Negation and speculation detection in medical and review texts

Cruz Díaz, Noa Patricia

Negation and speculation detection in medical and review texts

Cruz Díaz, Noa Patricia

Dirigée par:

Manuel Jesús Maña López Directeur

Université de défendre: Universidad de Huelva

Fecha de defensa: 10 juillet 2014

Jury:

Manuel de Buenaga Rodríguez President
Jacinto Mata Vázquez Secrétaire
Mariana Lara Neves Rapporteur

Département:

TECNOLOGIAS DE LA INFORMACION

Type: Thèses

Teseo: 395167 DIALNET Arias Montano editor

Résumé

Negation and speculation detection has been an active research area during the last years in the Natural Language Processing community, including some Shared Tasks in relevant conferences. In fact, it constitutes a challenge in which many applications can benefit from identifying this kind of information (e.g., interaction detection, information extraction, sentiment analysis). This thesis aims to contribute to the ongoing research on negation and speculation in the Language Technology community through the development of machinelearning systems which determine the speculation and negation cues and resolve their scope (i.e., identify at sentence level which tokens are affected by the cues).

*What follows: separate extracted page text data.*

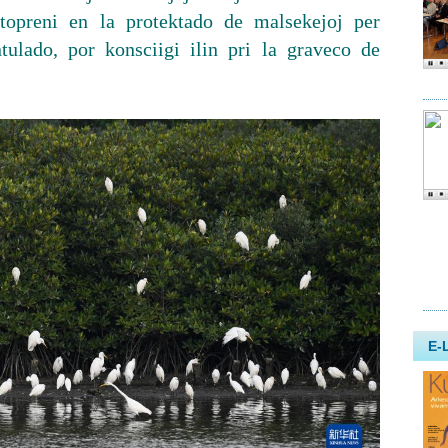
rtopreni en la protektado de malsekejoj per
tulado, por konsciigi ilin pri la graveco de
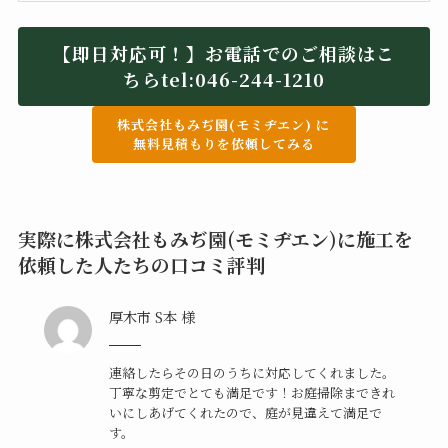
【即日対応可！】お電話でのご相談はこ
ちらtel:046-244-1210
株式会社もみぢ園(モミヂエン) に
無料見積もりを依頼してみる
実際に株式会社もみぢ園(モミヂエン)に施工を
依頼した人たちの口コミ評判
厚木市 S本 様
連絡したらその日のうちに対応してくれました。
丁寧な剪定でとても満足です！お庭掃除まできれ
いにしあげてくれたので、庭が見違えて満足で
す。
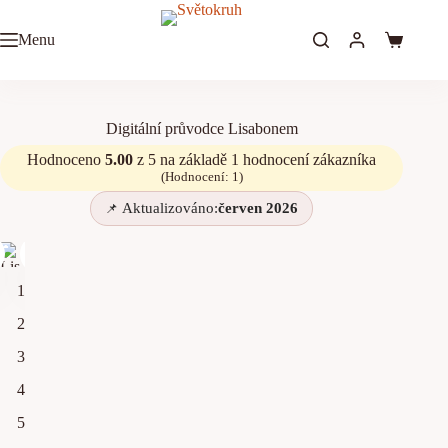
Digitální průvodce Lisabonem
Menu
Přidat do košíku
499
Kč
Digitální průvodce Lisabonem
Hodnoceno
5.00
z 5 na základě
1
hodnocení zákazníka
(Hodnocení:
1
)
Aktualizováno:
červen 2026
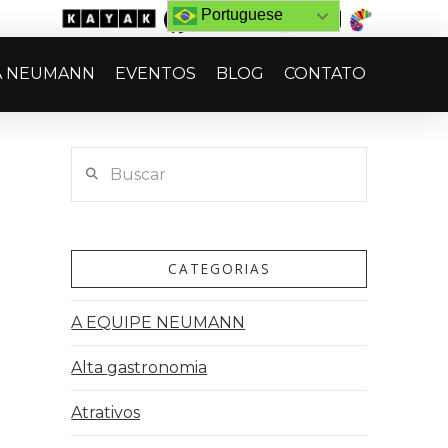
Portuguese
A NEUMANN
EVENTOS
BLOG
CONTATO
Buscar
CATEGORIAS
A EQUIPE NEUMANN
Alta gastronomia
Atrativos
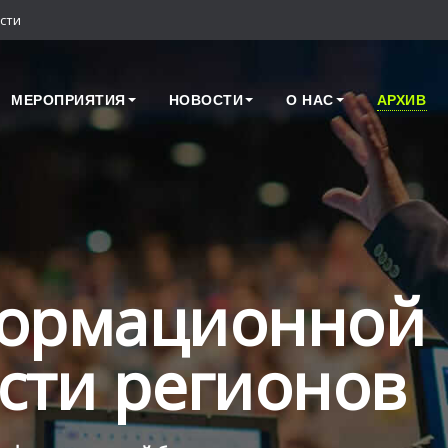
сти
МЕРОПРИЯТИЯ
НОВОСТИ
О НАС
АРХИВ
формационной
сти регионов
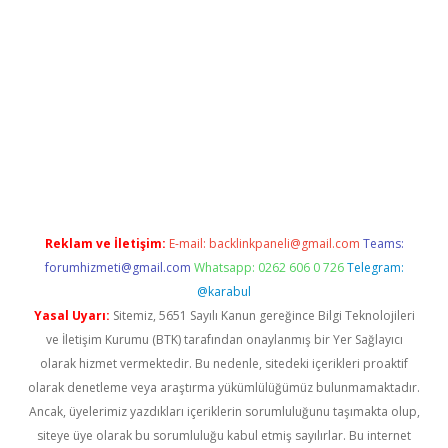
i giriş
vdcasino giriş
https://www.betexper.xyz/
Reklam ve İletişim:
E-mail:
backlinkpaneli@gmail.com
Teams:
forumhizmeti@gmail.com
Whatsapp: 0262 606 0 726
Telegram:
@karabul
Yasal Uyarı:
Sitemiz, 5651 Sayılı Kanun gereğince Bilgi Teknolojileri
ve İletişim Kurumu (BTK) tarafından onaylanmış bir Yer Sağlayıcı
olarak hizmet vermektedir. Bu nedenle, sitedeki içerikleri proaktif
olarak denetleme veya araştırma yükümlülüğümüz bulunmamaktadır.
Ancak, üyelerimiz yazdıkları içeriklerin sorumluluğunu taşımakta olup,
siteye üye olarak bu sorumluluğu kabul etmiş sayılırlar. Bu internet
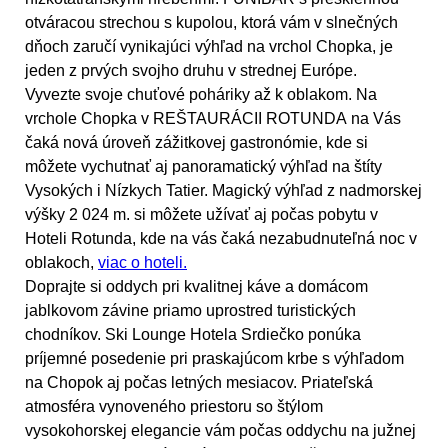
otváracou strechou s kupolou, ktorá vám v slnečných
dňoch zaručí vynikajúci výhľad na vrchol Chopka, je
jeden z prvých svojho druhu v strednej Európe.
Vyvezte svoje chuťové poháriky až k oblakom. Na
vrchole Chopka v
REŠTAURÁCII ROTUNDA
na Vás
čaká nová úroveň zážitkovej gastronómie, kde si
môžete vychutnať aj panoramatický výhľad na štíty
Vysokých i Nízkych Tatier. Magický výhľad z nadmorskej
výšky 2 024 m. si môžete užívať aj počas pobytu v
Hoteli Rotunda, kde na vás čaká nezabudnuteľná noc v
oblakoch,
viac o hoteli.
Doprajte si oddych pri kvalitnej káve a domácom
jablkovom závine priamo uprostred turistických
chodníkov. Ski Lounge Hotela Srdiečko ponúka
príjemné posedenie pri praskajúcom krbe s výhľadom
na Chopok aj počas letných mesiacov. Priateľská
atmosféra vynoveného priestoru so štýlom
vysokohorskej elegancie vám počas oddychu na južnej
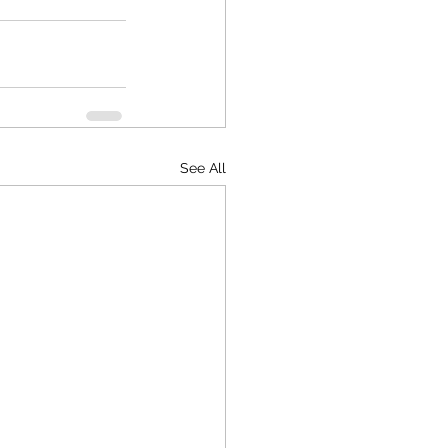
See All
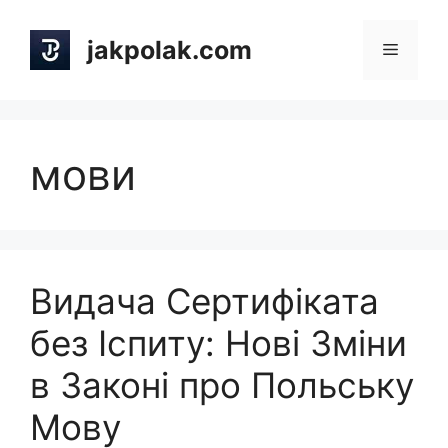
Skip
to
jakpolak.com
Menu
content
мови
Видача Сертифіката
без Іспиту: Нові Зміни
в Законі про Польську
Мову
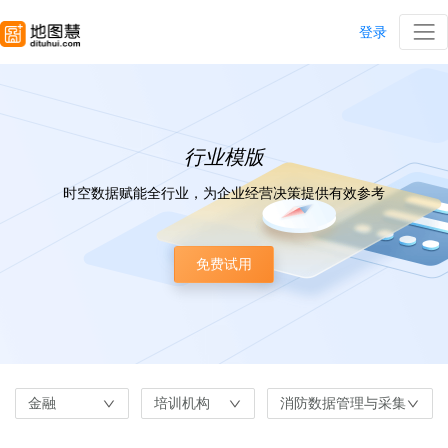
登录
行业模版
时空数据赋能全行业，为企业经营决策提供有效参考
免费试用
金融
培训机构
消防数据管理与采集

It is focused on the two domains in which negation and hedging have drawn more attention: the biomedical and the review domains. In the first one, the proposed method improves the results to date for the sub-collection of clinical documents of the BioScope corpus. In the second, the novelty of the contribution lies in the fact that, to the best of our knowledge, this is the first system trained and tested on the SFU Review corpus annotated with negative and speculative information. At the same time, this is the first attempt to detect speculation in the review domain. Additionally, and due to the tokenization problems that were encountered during the preprocessing of the BioScope corpus and the small number of works in the bibliography which propose solutions for this problem, this thesis closely describes this issue and provide both a comprehensive overview analysis and evaluation of a set of tokenization tools. This means, the first comparative evaluation study of tokenizers in the biomedical domain which could help Natural Language Processing developers to choose the best tokenizer to use.